Meeting "Getting Nova MC on the OSG" 15-Jan-2013

Executive Summary

Action Items

  1. Provide Links to Jobsub documentation


A.Norman, Ruth Pordes, Marko Slyz, Denis Box, Margaret Votava


Notes on Jobsub and documentation can be found in Redmine under the IFront project.

Jobsub overview:

On GPSN01 there is a schedd, frontend and a factory. The factory being used is not the OSG one but is a custom one.

In the factory there are entrypoints for the different experiments, specifically NOvA, Minerva, etc... and for the integration with SMU there was an entry added for "Nova_SMU".

There are corresponding entry points on the front end.

Jobsub is then able to be told which entry point to steer through.

This is configured through a HUGE XML configuration file.
This is documented through a website at UCSD.

Frontend uses a different configuration file (also XML) which lists all the sites. The VO's certs are attached on the IF's Frontend (one frontend for all the experiments) and then are steered through. This was done to satisfy FermiGrid.

  • Question: Where is the actual VO association done? Could we have a generic "SMU" entry point instead of a Nova specific one?

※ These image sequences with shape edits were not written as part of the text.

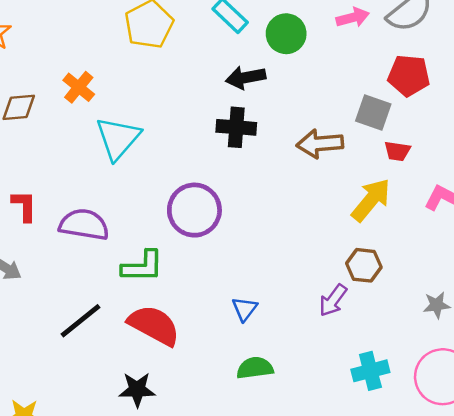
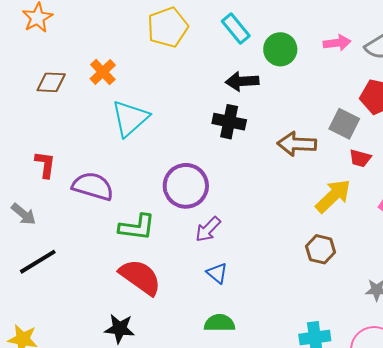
purple arrow: (333, 300) -> (208, 229), moved
blue triangle: (245, 309) -> (217, 273), turned -35
black line: (81, 321) -> (38, 262), moved

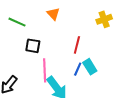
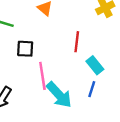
blue line: (78, 69) -> (92, 89), moved

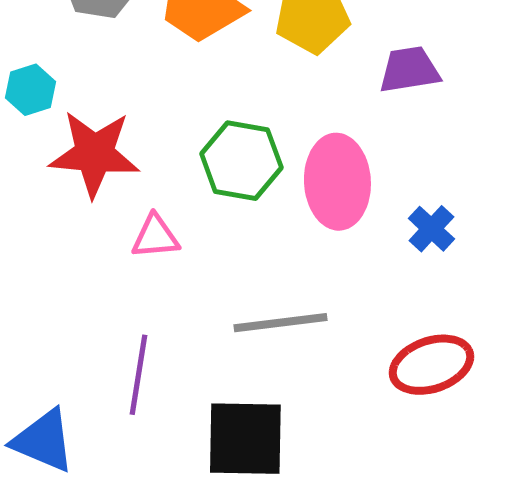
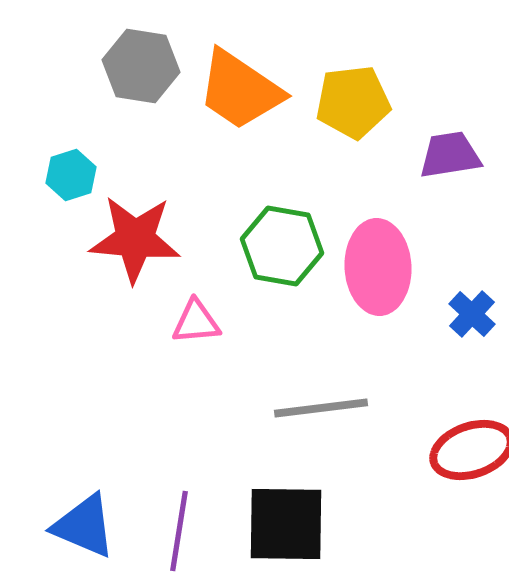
purple line: (138, 375) -> (179, 531), moved

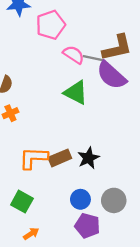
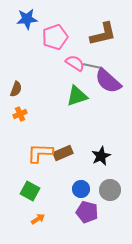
brown L-shape: (117, 48) -> (103, 34), moved
green triangle: (76, 93) -> (77, 96), turned -45
black star: (88, 158) -> (101, 156), moved

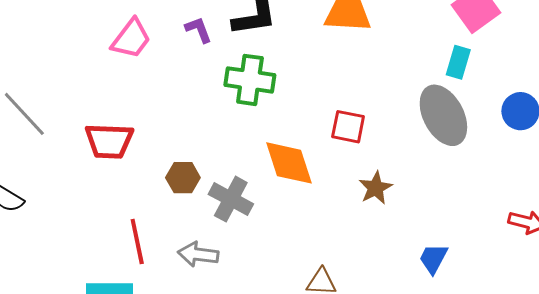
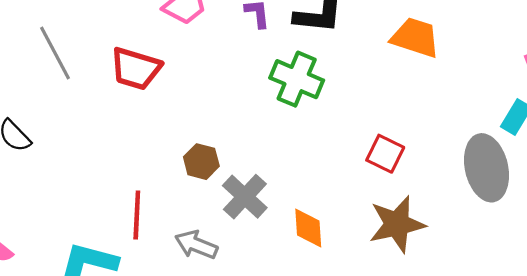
red trapezoid: (109, 141) -> (136, 69), moved
orange diamond: (289, 163) -> (308, 228), moved, size x0.7
brown star: (376, 188) -> (397, 224), size x1.6

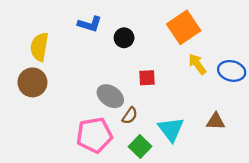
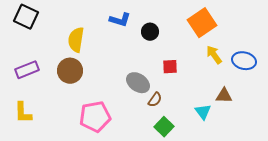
brown triangle: (216, 121) -> (224, 96), moved
cyan triangle: (171, 129) -> (203, 112), moved, size x0.7
pink pentagon: (94, 135) -> (95, 117), moved

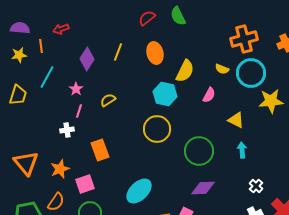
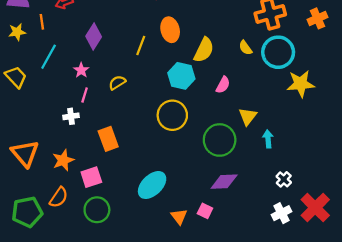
yellow line: (118, 52) -> (141, 45), moved
yellow semicircle: (222, 69) -> (245, 48), turned 32
yellow trapezoid: (18, 95) -> (16, 77), turned -60
pink semicircle: (209, 95) -> (223, 85), moved
yellow triangle: (236, 120) -> (248, 116), moved, turned 42

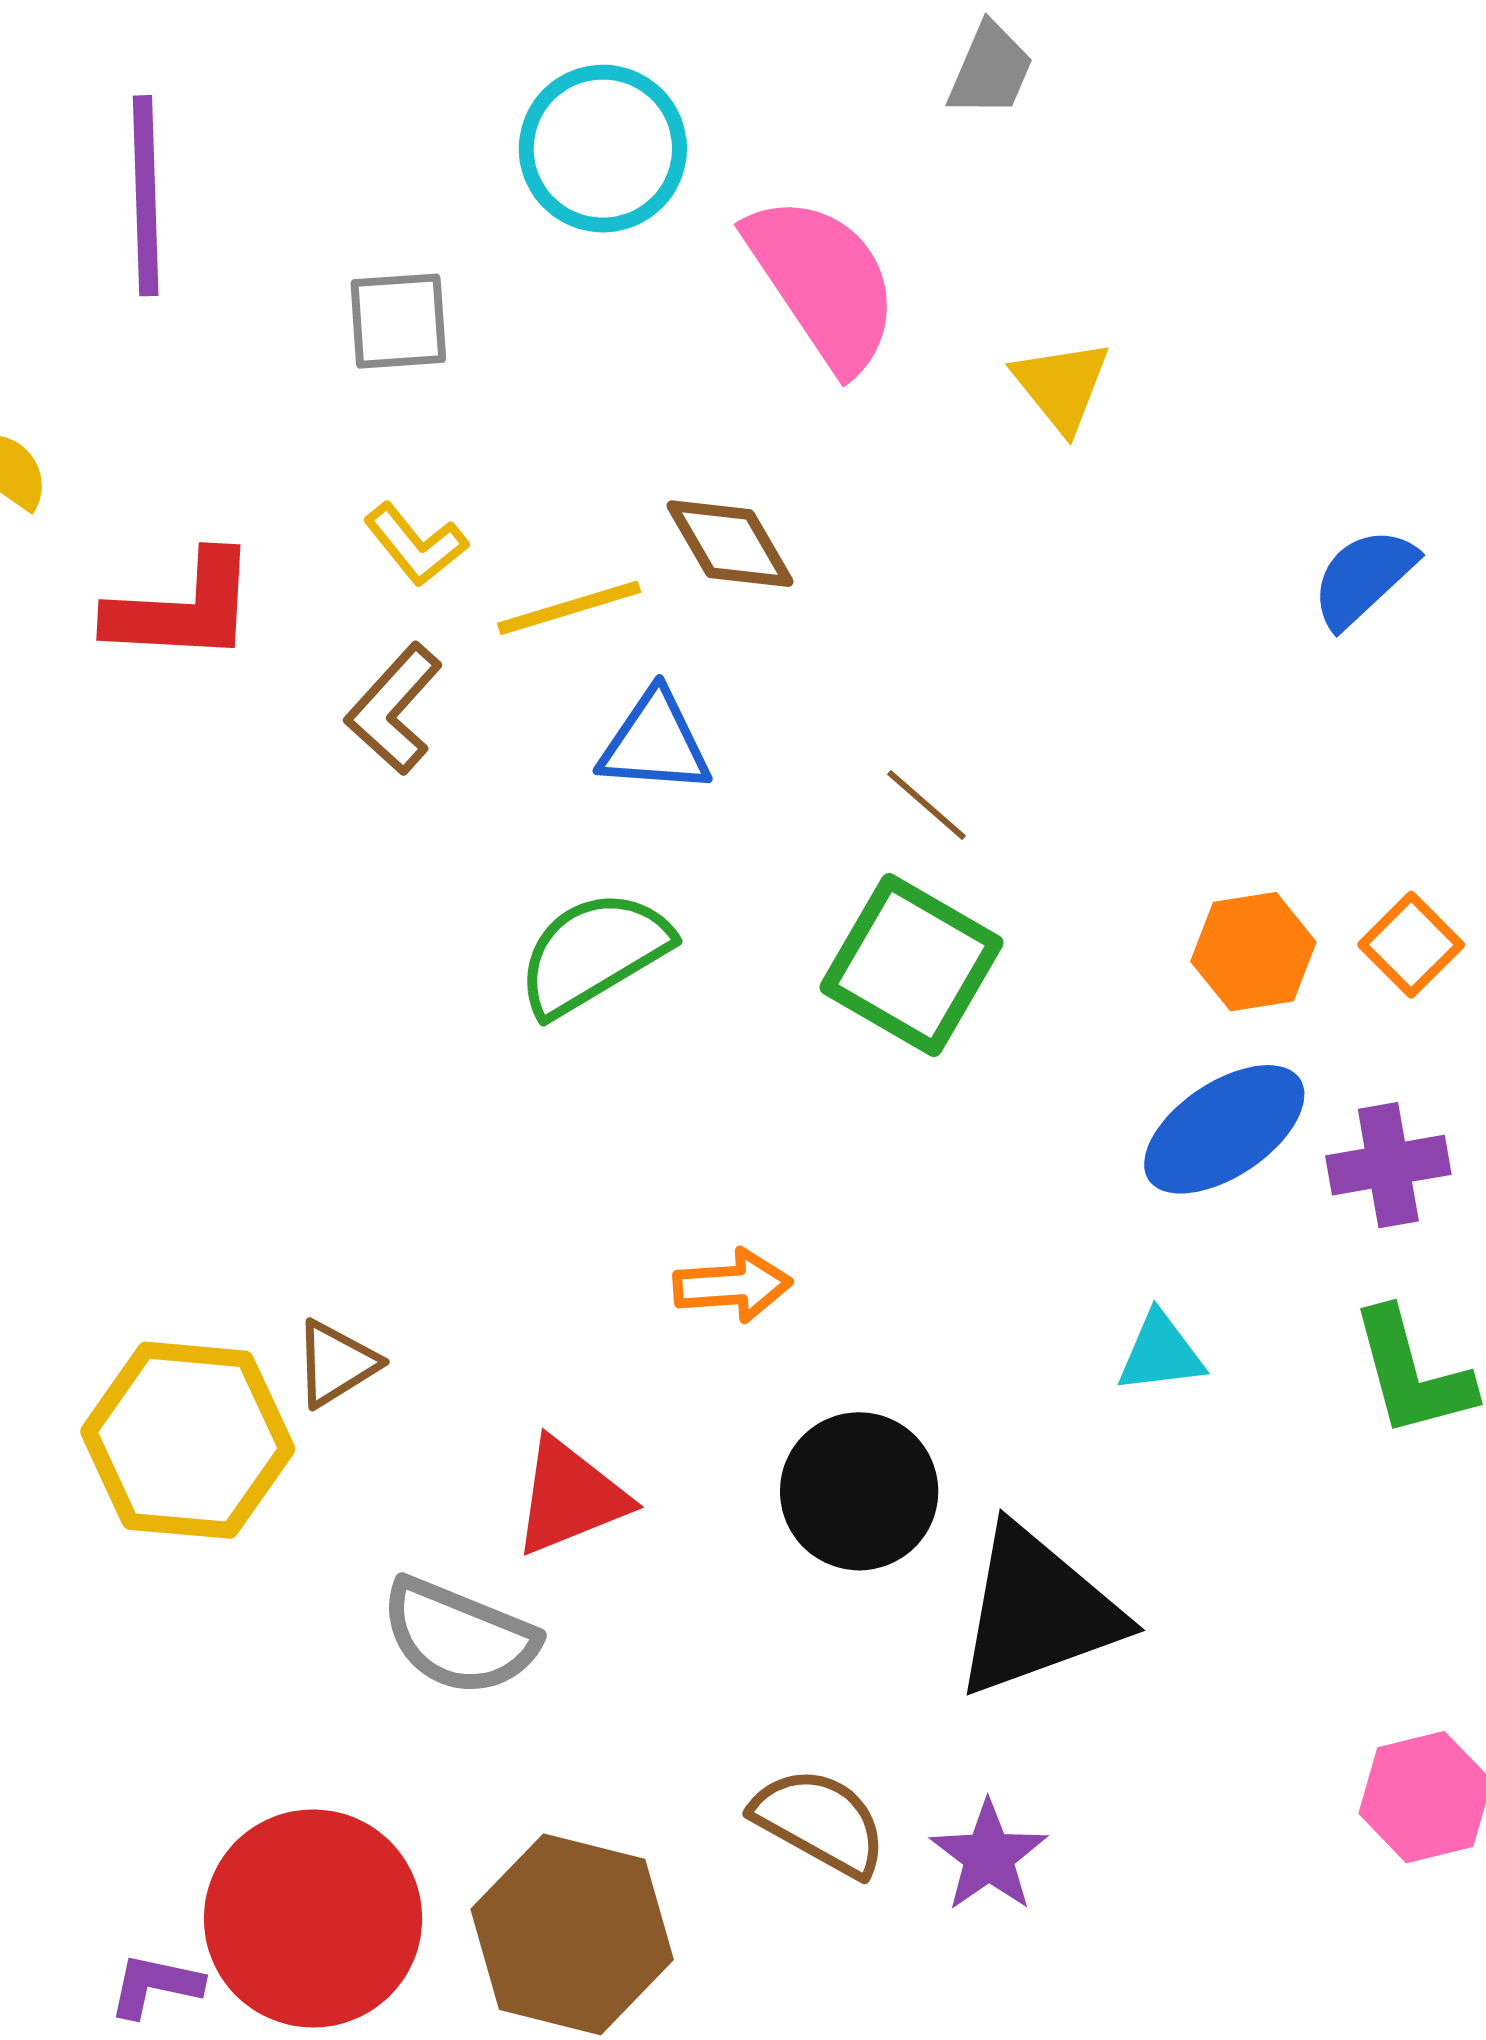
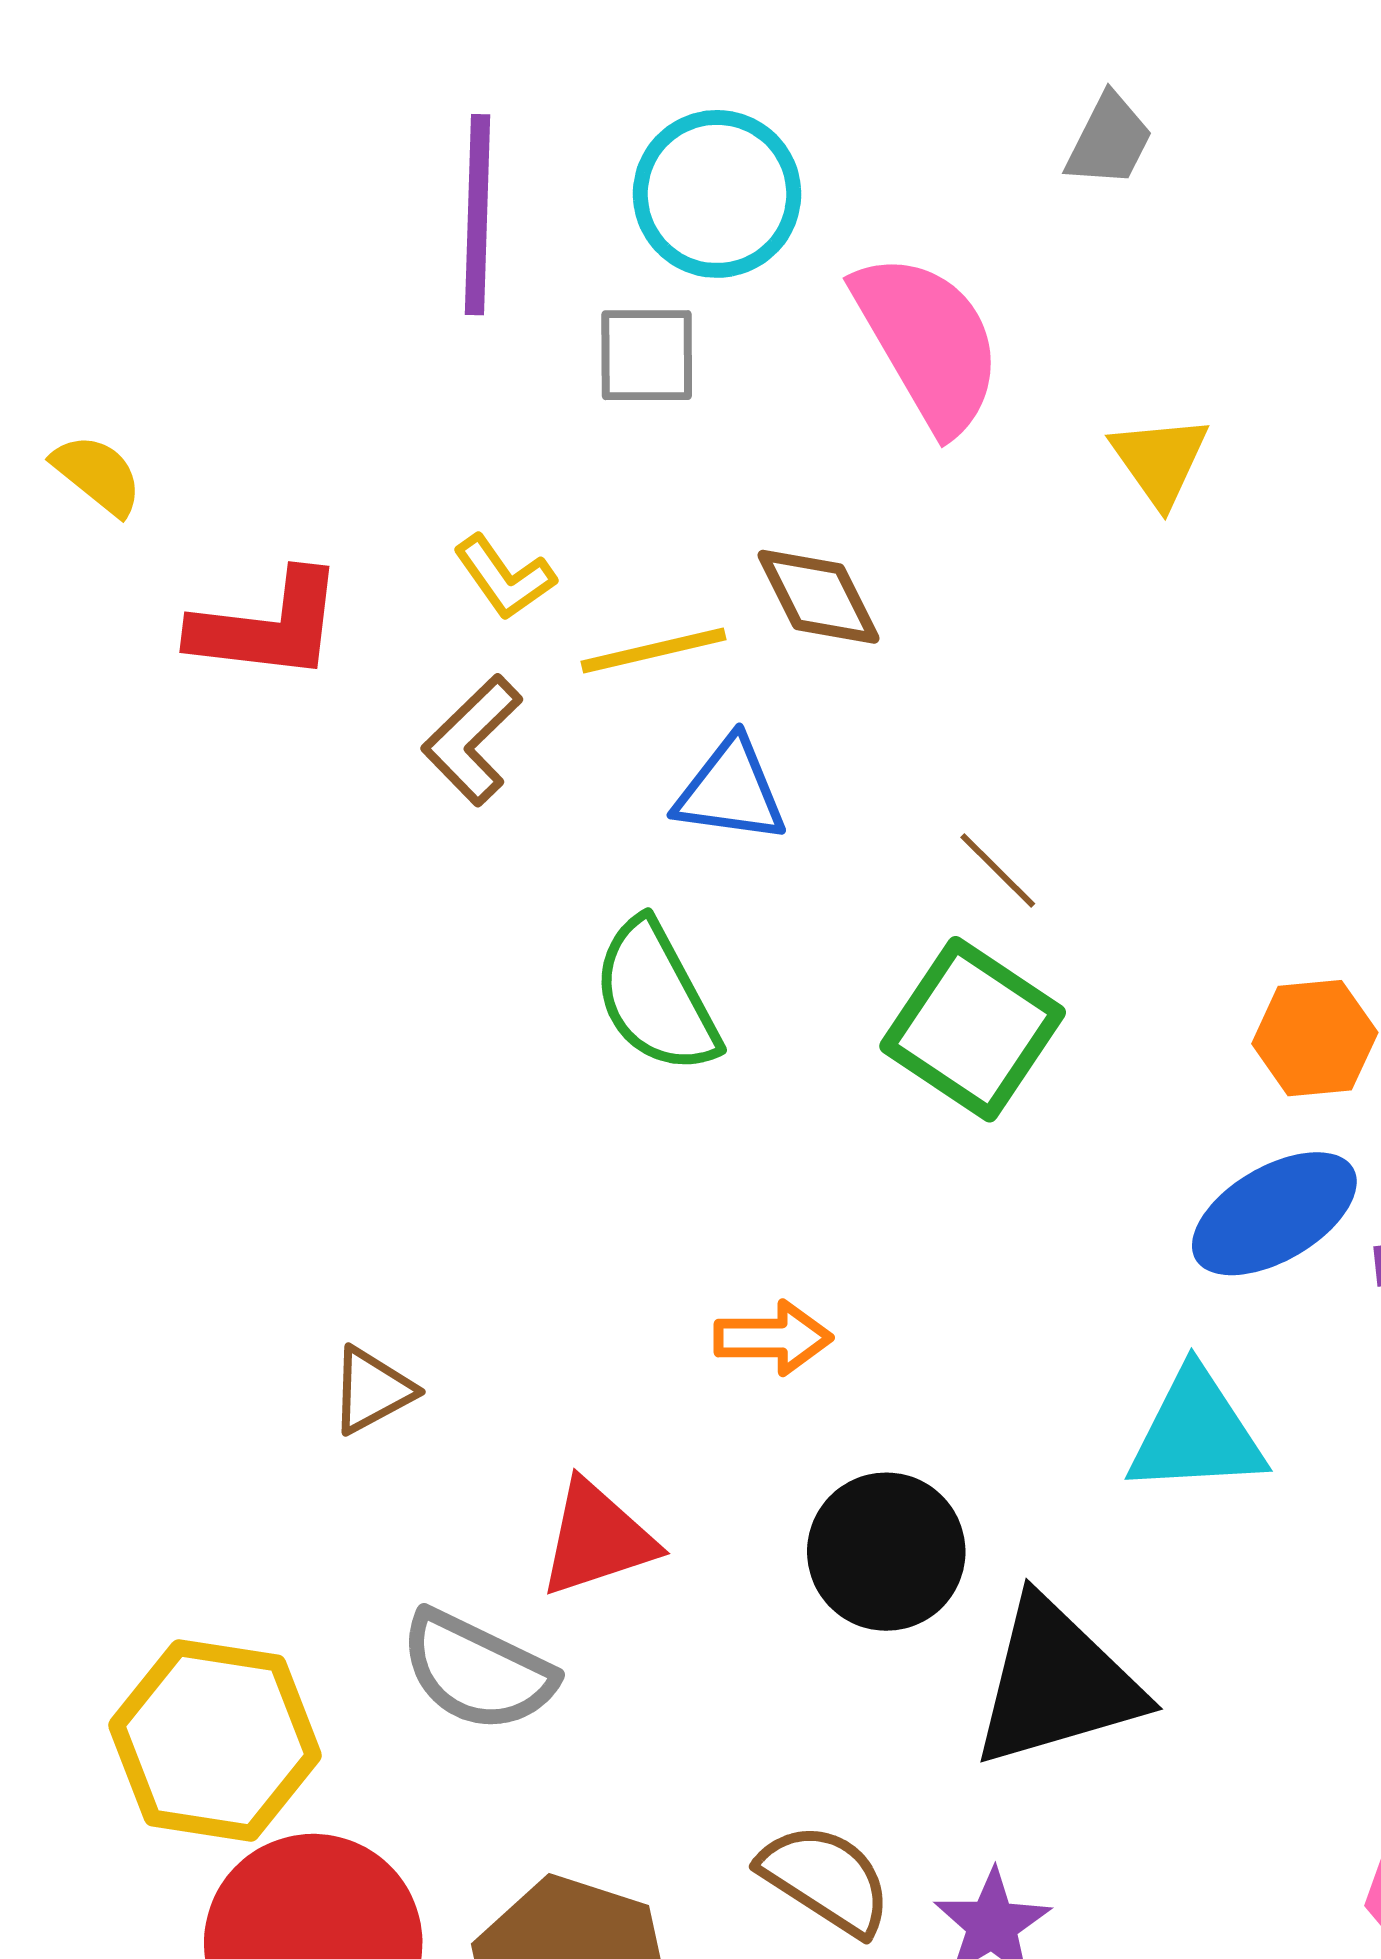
purple line: (146, 196) -> (477, 215), moved
gray square: (398, 321) -> (647, 355), moved
green semicircle: (594, 953) -> (656, 997), turned -91
cyan triangle: (1160, 1353) -> (1196, 1433), size x1.6
yellow hexagon: (188, 1440) -> (215, 1740), moved

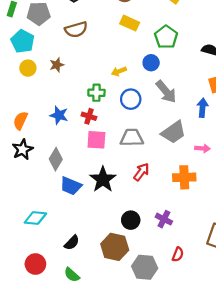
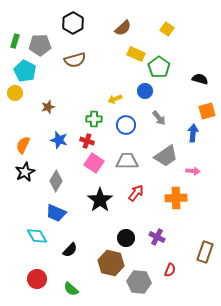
yellow rectangle: (130, 23) -> (136, 54), moved
brown star: (57, 65) -> (48, 107), moved
yellow circle: (28, 68) -> (15, 93), moved
gray arrow: (166, 92) -> (159, 118), size x0.7
pink square: (96, 140) -> (94, 163), turned 30
blue trapezoid: (71, 186) -> (56, 213), moved
cyan diamond: (35, 218) -> (37, 236), turned 55
black semicircle: (72, 243) -> (70, 250), moved

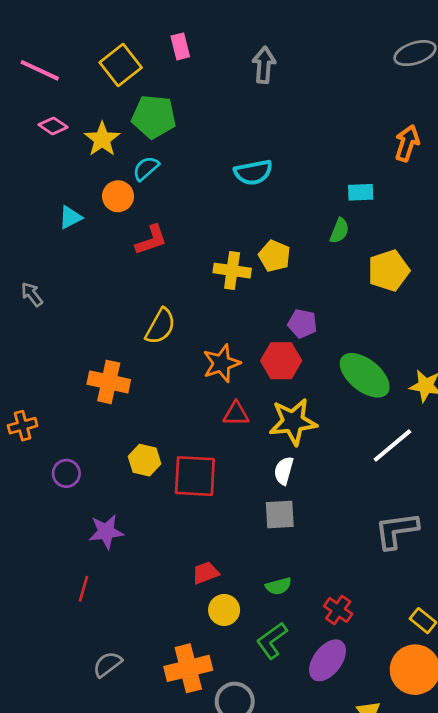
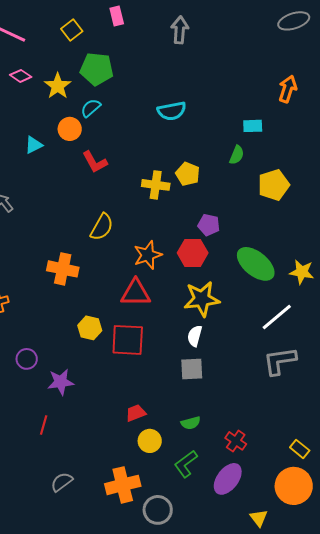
yellow square: (121, 65) -> (72, 30), size x0.7
red L-shape: (151, 240) -> (95, 162), turned 80
red triangle: (236, 414) -> (136, 293), moved, size x1.5
purple circle: (66, 473) -> (27, 359), moved
gray L-shape: (396, 530) -> (280, 361), moved

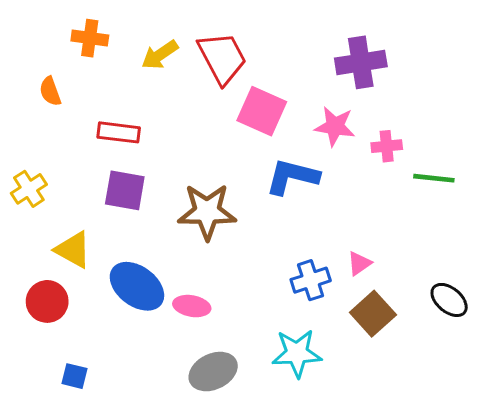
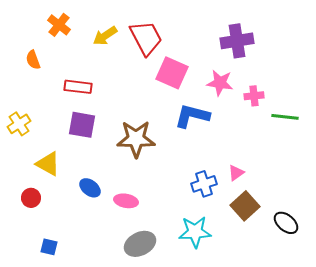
orange cross: (90, 38) -> (59, 25), turned 30
blue ellipse: (137, 286) -> (90, 188), size x0.6
black ellipse: (449, 300) -> (286, 223), moved
red circle: (47, 301) -> (31, 198), size x0.7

For OSG submission there are factories and entry points which are maintained. If a site is not yet supported then it has to be added or bugged to be added

Now Jobsub creates a condor_submit file to actually submit the job to the queue.

There are two modes of operation, one where the job wrapper script is generated by jobsub and the other where the full script is passed in as is. Jobsub has the ability to create the full set of DAGs that may be needed.

For OSG the submit procedure uses a wrapper script (provided for each experiment by the grid group and customized to the experiment)

CMS has ProjAgent, DZero has SAMGrid, CDF has CAFSubmit, Atlas is Panda

We need to findout from Chander about what else is done.

Client/Server Jobsub model

Current version looks like a client server to the user but really it's a generate and submit system.

We really want to keep the users off of the submit machine so that they don't login and do things (like run ROOT) that affect the performance of the machine, or crash the machine.

Denis is aware of Bosco and has read some documentation on it.

The other reason to move to a client/server model is that currently each user needs a robo cert that they need to keep alive. (via a cronjob)

The reason for our own factory is to run on Fermigrid. (and have been discouraged by Igor and Burt from doing that way)

Deliverable for Client/Server is end of Feb. Development is being done in parallel on FermiCloud. The actual machine is in the process of being brought up by FEF.

SMU specific work to get the glidin's work:

Misc condor config files that needed to be changed and the XML has to modified to pass the parameters correctly. Had to work with site admin to get the parameters right.

How does OSG handle this?